All records below are to be duplicated exactly, with every picture excluded.

§ §

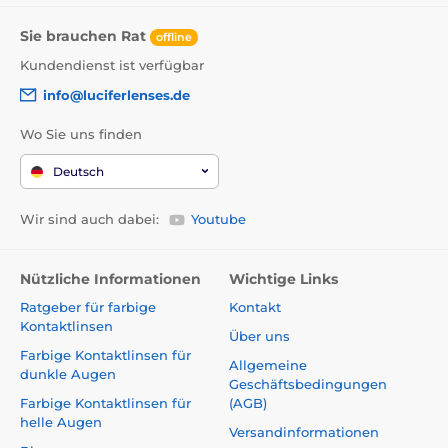
Sie brauchen Rat
offline
Kundendienst ist verfügbar
info@luciferlenses.de
Wo Sie uns finden
Deutsch
Wir sind auch dabei:
Youtube
Nützliche Informationen
Wichtige Links
Ratgeber für farbige
Kontakt
Kontaktlinsen
Über uns
Farbige Kontaktlinsen für
Allgemeine
dunkle Augen
Geschäftsbedingungen
Farbige Kontaktlinsen für
(AGB)
helle Augen
Versandinformationen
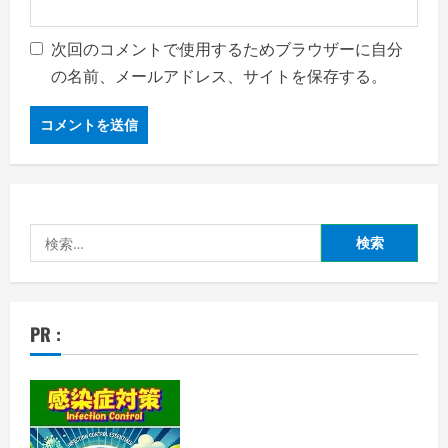
次回のコメントで使用するためブラウザーに自分
の名前、メールアドレス、サイトを保存する。
検
索:
PR :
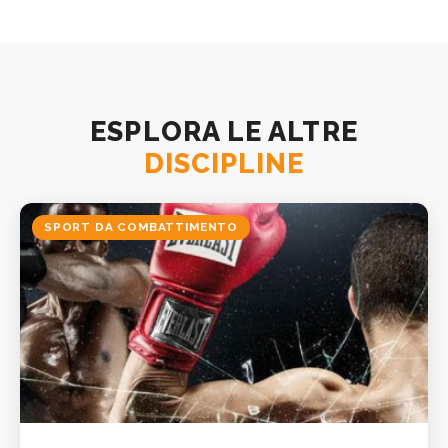
ESPLORA LE ALTRE
DISCIPLINE
SPORT DA COMBATTIMENTO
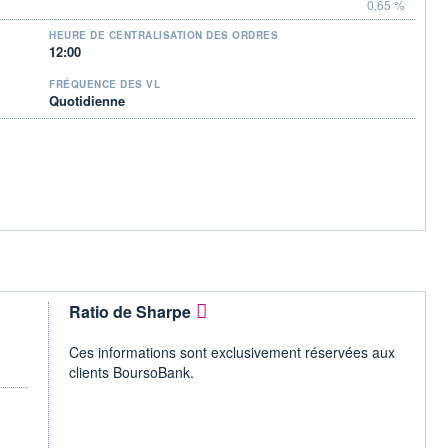
0,65 %
HEURE DE CENTRALISATION DES ORDRES
12:00
FRÉQUENCE DES VL
Quotidienne
Ratio de Sharpe
Ces informations sont exclusivement réservées aux
clients BoursoBank.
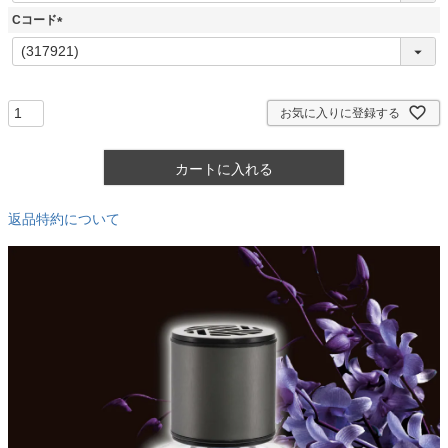
須
Cコード
)
(
必
須
)
お気に入りに登録する
カートに入れる
返品特約について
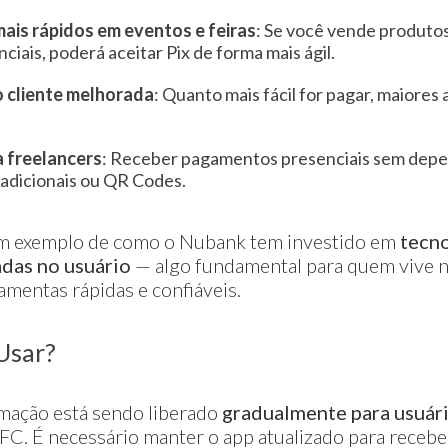
is rápidos em eventos e feiras
: Se você vende produtos
ciais, poderá aceitar Pix de forma mais ágil.
o cliente melhorada
: Quanto mais fácil for pagar, maiores
a freelancers
: Receber pagamentos presenciais sem dep
adicionais ou QR Codes.
 um exemplo de como o Nubank tem investido em
tecno
adas no usuário
— algo fundamental para quem vive n
ramentas rápidas e confiáveis.
Usar?
imação está sendo liberado
gradualmente para usuár
C. É necessário manter o app atualizado para recebe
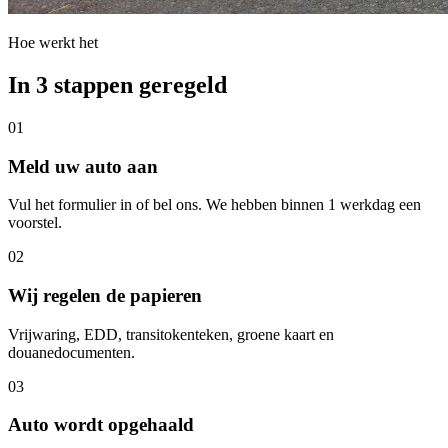
Hoe werkt het
In 3 stappen geregeld
01
Meld uw auto aan
Vul het formulier in of bel ons. We hebben binnen 1 werkdag een
voorstel.
02
Wij regelen de papieren
Vrijwaring, EDD, transitokenteken, groene kaart en
douanedocumenten.
03
Auto wordt opgehaald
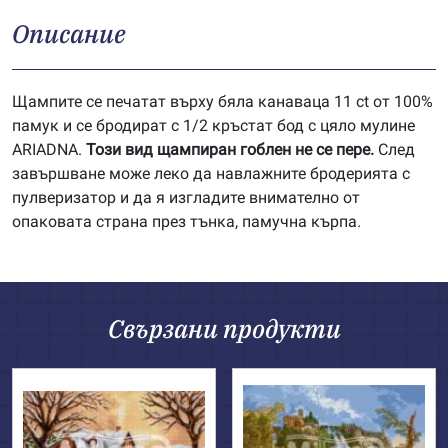
Описание
Щампите се печатат върху бяла канаваца 11 ct от 100%
памук и се бродират с 1/2 кръстат бод с цяло мулине
ARIADNA.
Този вид щампиран гоблен не се пере.
След
завършване може леко да навлажните бродерията с
пулверизатор и да я изгладите внимателно от
опаковата страна през тънка, памучна кърпа.
Свързани продукти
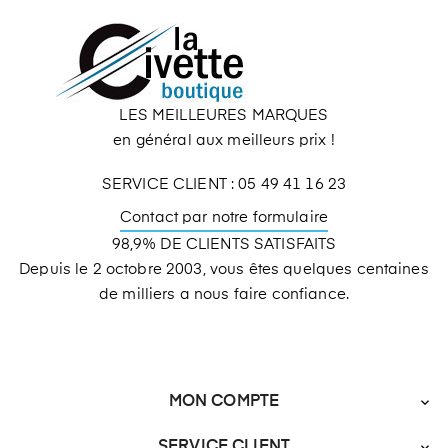
LES MEILLEURES MARQUES
en général aux meilleurs prix !
SERVICE CLIENT : 05 49 41 16 23
Contact par notre formulaire
98,9% DE CLIENTS SATISFAITS
Depuis le 2 octobre 2003, vous êtes quelques centaines
de milliers a nous faire confiance.
MON COMPTE

SERVICE CLIENT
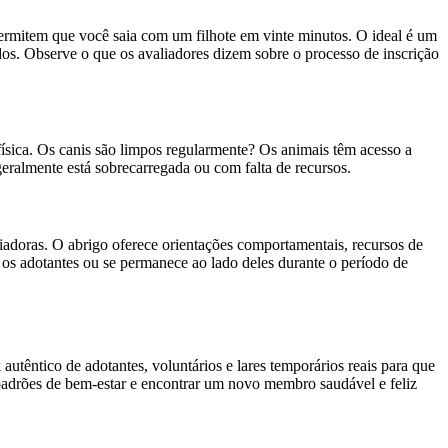
 permitem que você saia com um filhote em vinte minutos. O ideal é um
tados. Observe o que os avaliadores dizem sobre o processo de inscrição
física. Os canis são limpos regularmente? Os animais têm acesso a
eralmente está sobrecarregada ou com falta de recursos.
doras. O abrigo oferece orientações comportamentais, recursos de
os adotantes ou se permanece ao lado deles durante o período de
utêntico de adotantes, voluntários e lares temporários reais para que
padrões de bem-estar e encontrar um novo membro saudável e feliz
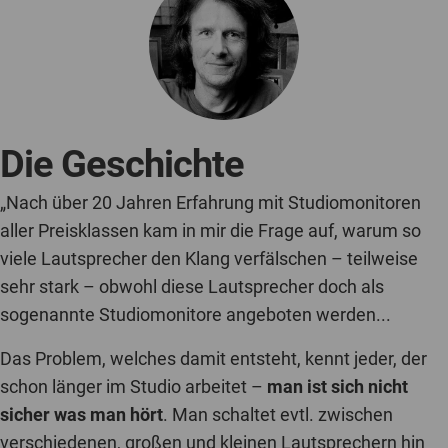
Die Geschichte
„Nach über 20 Jahren Erfahrung mit Studiomonitoren
aller Preisklassen kam in mir die Frage auf, warum so
viele Lautsprecher den Klang verfälschen – teilweise
sehr stark – obwohl diese Lautsprecher doch als
sogenannte Studiomonitore angeboten werden...
Das Problem, welches damit entsteht, kennt jeder, der
schon länger im Studio arbeitet –
man ist sich nicht
sicher was man hört
. Man schaltet evtl. zwischen
verschiedenen, großen und kleinen Lautsprechern hin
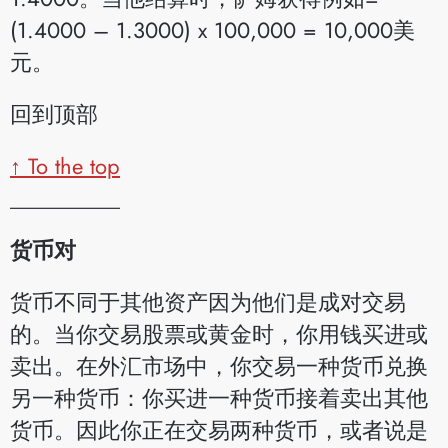
(1.4000 – 1.3000) x 100,000 = 10,000美
元。
回到顶部
↑ To the top
__________
货币对
货币不同于其他资产因为他们是成对交易
的。当你交易股票或黄金时，你用钱买进或
卖出。在外汇市场中，你交易一种货币兑换
另一种货币：你买进一种货币接着卖出其他
货币。因此你正在交易两种货币，或者说是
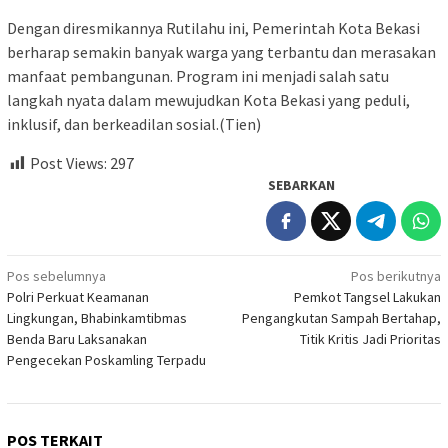
Dengan diresmikannya Rutilahu ini, Pemerintah Kota Bekasi
berharap semakin banyak warga yang terbantu dan merasakan
manfaat pembangunan. Program ini menjadi salah satu
langkah nyata dalam mewujudkan Kota Bekasi yang peduli,
inklusif, dan berkeadilan sosial.(Tien)
Post Views:
297
SEBARKAN
Navigasi
Pos sebelumnya
Pos berikutnya
Polri Perkuat Keamanan
Pemkot Tangsel Lakukan
pos
Lingkungan, Bhabinkamtibmas
Pengangkutan Sampah Bertahap,
Benda Baru Laksanakan
Titik Kritis Jadi Prioritas
Pengecekan Poskamling Terpadu
POS TERKAIT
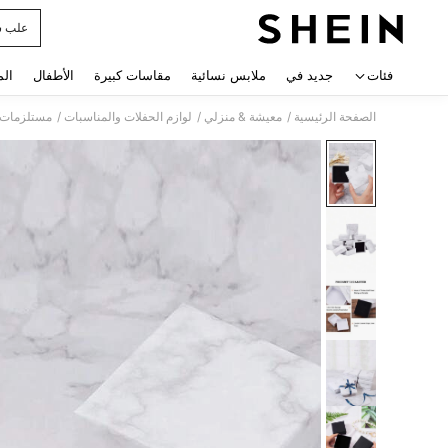
علب س
 navigate search
فئات
جديد في
ملابس نسائية
مقاسات كبيرة
الأطفال
الم
/
/
/
الصفحة الرئيسية
معيشة & منزلي
لوازم الحفلات والمناسبات
مستلزمات ت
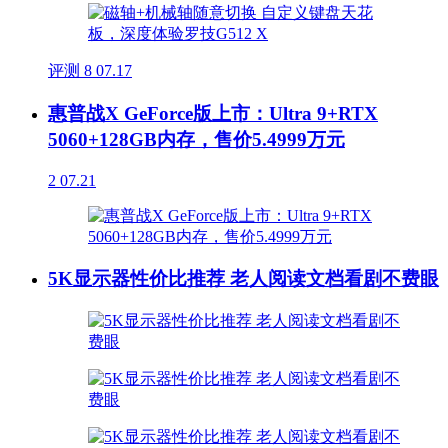
评测
8
07.17
惠普战X GeForce版上市：Ultra 9+RTX
5060+128GB内存，售价5.4999万元
2
07.21
5K显示器性价比推荐 老人阅读文档看剧不费眼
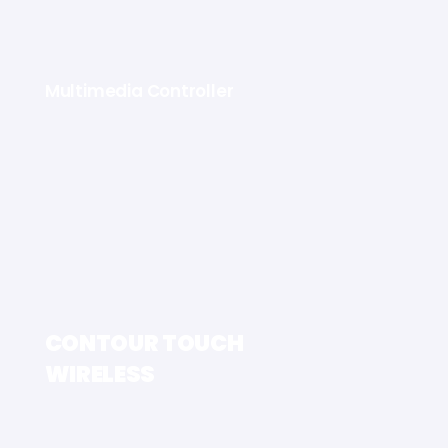
Multimedia Controller
CONTOUR TOUCH
WIRELESS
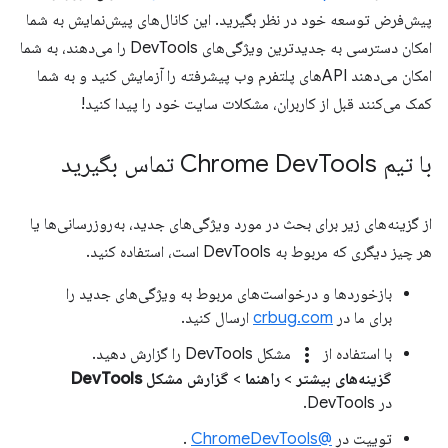
پیش‌فرض توسعه خود در نظر بگیرید. این کانال‌های پیش‌نمایش به شما
امکان دسترسی به جدیدترین ویژگی‌های DevTools را می‌دهند، به شما
امکان می‌دهند APIهای پلتفرم وب پیشرفته را آزمایش کنید و به شما
کمک می‌کنند قبل از کاربران، مشکلات سایت خود را پیدا کنید!
با تیم Chrome Dev
Tools تماس بگیرید
از گزینه‌های زیر برای بحث در مورد ویژگی‌های جدید، به‌روزرسانی‌ها یا
هر چیز دیگری که مربوط به DevTools است، استفاده کنید.
بازخوردها و درخواست‌های مربوط به ویژگی‌های جدید را
برای ما در
crbug.com
ارسال کنید.
more_vert
با استفاده از
مشکل DevTools را گزارش دهید.
گزینه‌های بیشتر
>
راهنما
>
گزارش مشکل DevTools
در DevTools.
توییت در
@ChromeDevTools
.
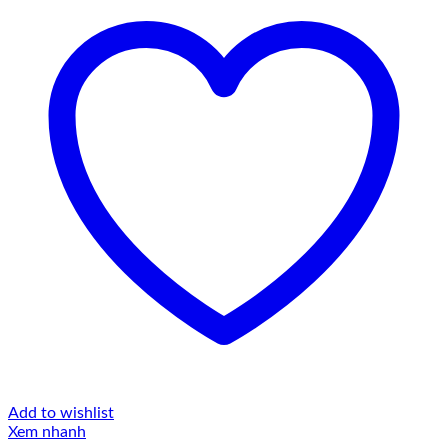
Add to wishlist
Xem nhanh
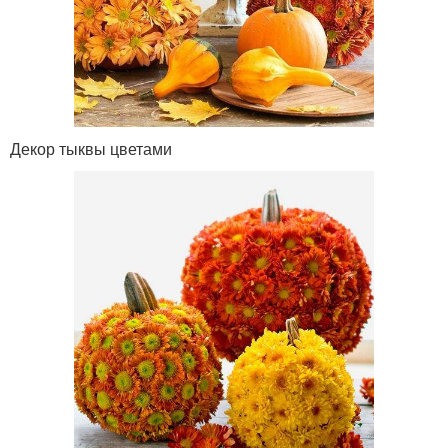
Декор тыквы цветами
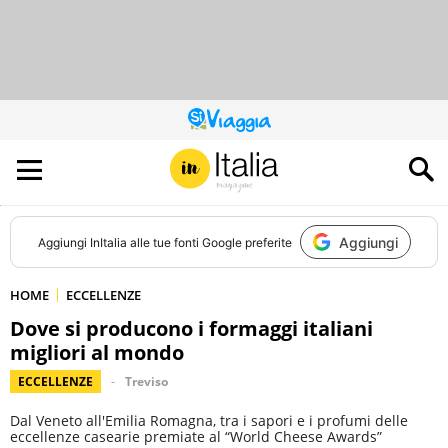
QUESTO
SITO
CONTRIBUISCE
ALL’AUDIENCE
DI
Aggiungi
Aggiungi
InItalia
alle tue fonti Google preferite
HOME
ECCELLENZE
Dove si producono i formaggi italiani
migliori al mondo
ECCELLENZE
Treviso
Dal Veneto all'Emilia Romagna, tra i sapori e i profumi delle
eccellenze casearie premiate al “World Cheese Awards”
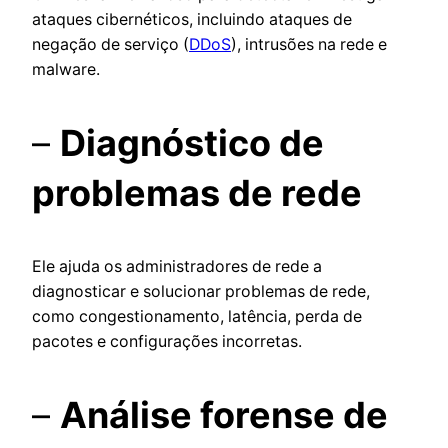
ataques cibernéticos, incluindo ataques de
negação de serviço (
DDoS
), intrusões na rede e
malware.
–
Diagnóstico de
problemas de rede
Ele ajuda os administradores de rede a
diagnosticar e solucionar problemas de rede,
como congestionamento, latência, perda de
pacotes e configurações incorretas.
–
Análise forense de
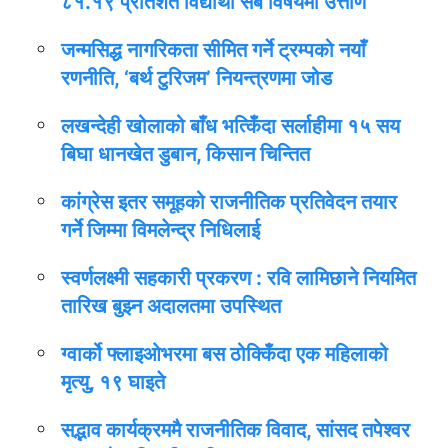
८१.१९ प्रतिशत विद्यार्थी सबै विषयमा उत्तीर्ण
जन्मसिद्ध नागरिकता सीमित गर्ने ट्रम्पको नयाँ
रणनीति, ‘बर्थ टुरिजम’ नियन्त्रणमा जोड
लखन्देही खोलाको बाँध भत्किँदा सर्लाहीमा १५ सय
बिघा धानखेत डुबान, किसान चिन्तित
कांग्रेस इतर समूहको राजनीतिक प्रतिवेदन तयार
गर्ने जिम्मा विमलेन्द्र निधिलाई
स्वर्णलक्ष्मी सहकारी प्रकरण : रवि लामिछाने नियमित
तारिख बुझ्न अदालतमा उपस्थित
ग्वार्को फ्लाइओभरमा बस ठोक्किँदा एक महिलाको
मृत्यु, १९ घाइते
सद्भाव कार्यक्रममै राजनीतिक विवाद, सांसद तपेश्वर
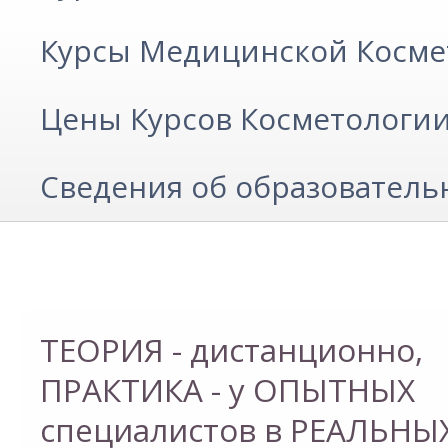
Курсы Медицинской Косме
Цены Курсов Косметологи
Сведения об образователь
ТЕОРИЯ - дистанционно,
ТЕОРИЯ - дистанционно,
ПРАКТИКА - у ОПЫТНЫХ
ПРАКТИКА - у ОПЫТНЫХ
специалистов в РЕАЛЬНЫ
специалистов в РЕАЛЬНЫ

§ §

» RESPONSE AREA:
Sie brauchen Rat
offline
Kundendienst ist verfügbar
info@luciferlenses.de
Wo Sie uns finden
Deutsch
Wir sind auch dabei:
Youtube
Nützliche Informationen
Wichtige Links
Ratgeber für farbige
Kontakt
Kontaktlinsen
Über uns
Farbige Kontaktlinsen für
Allgemeine
dunkle Augen
Geschäftsbedingungen
Farbige Kontaktlinsen für
(AGB)
helle Augen
Versandinformationen
次回のコメントで使用するためブラウザーに自分
の名前、メールアドレス、サイトを保存する。
検
索:
PR :
ESPLORA LE ALTRE
DISCIPLINE
SPORT DA COMBATTIMENTO
0,65 %
HEURE DE CENTRALISATION DES ORDRES
12:00
FRÉQUENCE DES VL
Quotidienne
Ratio de Sharpe
Ces informations sont exclusivement réservées aux
clients BoursoBank.
須
Cコード
)
(
必
須
)
お気に入りに登録する
カートに入れる
返品特約について
is rápidos em eventos e feiras
: Se você vende produtos
ciais, poderá aceitar Pix de forma mais ágil.
o cliente melhorada
: Quanto mais fácil for pagar, maiores
a freelancers
: Receber pagamentos presenciais sem dep
adicionais ou QR Codes.
 um exemplo de como o Nubank tem investido em
tecno
adas no usuário
— algo fundamental para quem vive n
ramentas rápidas e confiáveis.
Usar?
imação está sendo liberado
gradualmente para usuár
C. É necessário manter o app atualizado para recebe
Hoe werkt het
In 3 stappen geregeld
01
Meld uw auto aan
Vul het formulier in of bel ons. We hebben binnen 1 werkdag een
voorstel.
02
Wij regelen de papieren
Vrijwaring, EDD, transitokenteken, groene kaart en
douanedocumenten.
03
Auto wordt opgehaald
Описание
Щампите се печатат върху бяла канаваца 11 ct от 100%
памук и се бродират с 1/2 кръстат бод с цяло мулине
ARIADNA.
Този вид щампиран гоблен не се пере.
След
завършване може леко да навлажните бродерията с
пулверизатор и да я изгладите внимателно от
опаковата страна през тънка, памучна кърпа.
Свързани продукти
LES MEILLEURES MARQUES
en général aux meilleurs prix !
SERVICE CLIENT : 05 49 41 16 23
Contact par notre formulaire
98,9% DE CLIENTS SATISFAITS
Depuis le 2 octobre 2003, vous êtes quelques centaines
de milliers a nous faire confiance.
MON COMPTE

SERVICE CLIENT
 permitem que você saia com um filhote em vinte minutos. O ideal é um
tados. Observe o que os avaliadores dizem sobre o processo de inscrição
física. Os canis são limpos regularmente? Os animais têm acesso a
eralmente está sobrecarregada ou com falta de recursos.
doras. O abrigo oferece orientações comportamentais, recursos de
os adotantes ou se permanece ao lado deles durante o período de
utêntico de adotantes, voluntários e lares temporários reais para que
padrões de bem-estar e encontrar um novo membro saudável e feliz
Die Geschichte
„Nach über 20 Jahren Erfahrung mit Studiomonitoren
aller Preisklassen kam in mir die Frage auf, warum so
viele Lautsprecher den Klang verfälschen – teilweise
sehr stark – obwohl diese Lautsprecher doch als
sogenannte Studiomonitore angeboten werden...
Das Problem, welches damit entsteht, kennt jeder, der
schon länger im Studio arbeitet –
man ist sich nicht
sicher was man hört
. Man schaltet evtl. zwischen
verschiedenen, großen und kleinen Lautsprechern hin
(1.4000 – 1.3000) x 100,000 = 10,000美
元。
回到顶部
↑ To the top
__________
货币对
货币不同于其他资产因为他们是成对交易
的。当你交易股票或黄金时，你用钱买进或
卖出。在外汇市场中，你交易一种货币兑换
另一种货币：你买进一种货币接着卖出其他
货币。因此你正在交易两种货币，或者说是
Dengan diresmikannya Rutilahu ini, Pemerintah Kota Bekasi
berharap semakin banyak warga yang terbantu dan merasakan
manfaat pembangunan. Program ini menjadi salah satu
langkah nyata dalam mewujudkan Kota Bekasi yang peduli,
inklusif, dan berkeadilan sosial.(Tien)
Post Views:
297
SEBARKAN
Navigasi
Pos sebelumnya
Pos berikutnya
Polri Perkuat Keamanan
Pemkot Tangsel Lakukan
pos
Lingkungan, Bhabinkamtibmas
Pengangkutan Sampah Bertahap,
Benda Baru Laksanakan
Titik Kritis Jadi Prioritas
Pengecekan Poskamling Terpadu
POS TERKAIT
علب س
 navigate search
فئات
جديد في
ملابس نسائية
مقاسات كبيرة
الأطفال
الم
/
/
/
الصفحة الرئيسية
معيشة & منزلي
لوازم الحفلات والمناسبات
مستلزمات ت
评测
8
07.17
惠普战X GeForce版上市：Ultra 9+RTX
5060+128GB内存，售价5.4999万元
2
07.21
5K显示器性价比推荐 老人阅读文档看剧不费眼
Multimedia Controller
CONTOUR TOUCH
WIRELESS
پیش‌فرض توسعه خود در نظر بگیرید. این کانال‌های پیش‌نمایش به شما
امکان دسترسی به جدیدترین ویژگی‌های DevTools را می‌دهند، به شما
امکان می‌دهند APIهای پلتفرم وب پیشرفته را آزمایش کنید و به شما
کمک می‌کنند قبل از کاربران، مشکلات سایت خود را پیدا کنید!
با تیم Chrome Dev
Tools تماس بگیرید
از گزینه‌های زیر برای بحث در مورد ویژگی‌های جدید، به‌روزرسانی‌ها یا
هر چیز دیگری که مربوط به DevTools است، استفاده کنید.
بازخوردها و درخواست‌های مربوط به ویژگی‌های جدید را
برای ما در
crbug.com
ارسال کنید.
more_vert
با استفاده از
مشکل DevTools را گزارش دهید.
گزینه‌های بیشتر
>
راهنما
>
گزارش مشکل DevTools
در DevTools.
توییت در
@ChromeDevTools
.
Add to wishlist
Xem nhanh
Декор тыквы цветами
QUESTO
SITO
CONTRIBUISCE
ALL’AUDIENCE
DI
Aggiungi
Aggiungi
InItalia
alle tue fonti Google preferite
HOME
ECCELLENZE
Dove si producono i formaggi italiani
migliori al mondo
ECCELLENZE
Treviso
Dal Veneto all'Emilia Romagna, tra i sapori e i profumi delle
eccellenze casearie premiate al “World Cheese Awards”
ataques cibernéticos, incluindo ataques de
negação de serviço (
DDoS
), intrusões na rede e
malware.
–
Diagnóstico de
problemas de rede
Ele ajuda os administradores de rede a
diagnosticar e solucionar problemas de rede,
como congestionamento, latência, perda de
pacotes e configurações incorretas.
–
Análise forense de
८१.१९ प्रतिशत विद्यार्थी सबै विषयमा उत्तीर्ण
जन्मसिद्ध नागरिकता सीमित गर्ने ट्रम्पको नयाँ
रणनीति, ‘बर्थ टुरिजम’ नियन्त्रणमा जोड
लखन्देही खोलाको बाँध भत्किँदा सर्लाहीमा १५ सय
बिघा धानखेत डुबान, किसान चिन्तित
कांग्रेस इतर समूहको राजनीतिक प्रतिवेदन तयार
गर्ने जिम्मा विमलेन्द्र निधिलाई
स्वर्णलक्ष्मी सहकारी प्रकरण : रवि लामिछाने नियमित
तारिख बुझ्न अदालतमा उपस्थित
ग्वार्को फ्लाइओभरमा बस ठोक्किँदा एक महिलाको
मृत्यु, १९ घाइते
सद्भाव कार्यक्रममै राजनीतिक विवाद, सांसद तपेश्वर
Курсы Медицинской Косме
Цены Курсов Косметологи
Сведения об образователь
ТЕОРИЯ - дистанционно,
ТЕОРИЯ - дистанционно,
ПРАКТИКА - у ОПЫТНЫХ
ПРАКТИКА - у ОПЫТНЫХ
специалистов в РЕАЛЬНЫ
специалистов в РЕАЛЬНЫ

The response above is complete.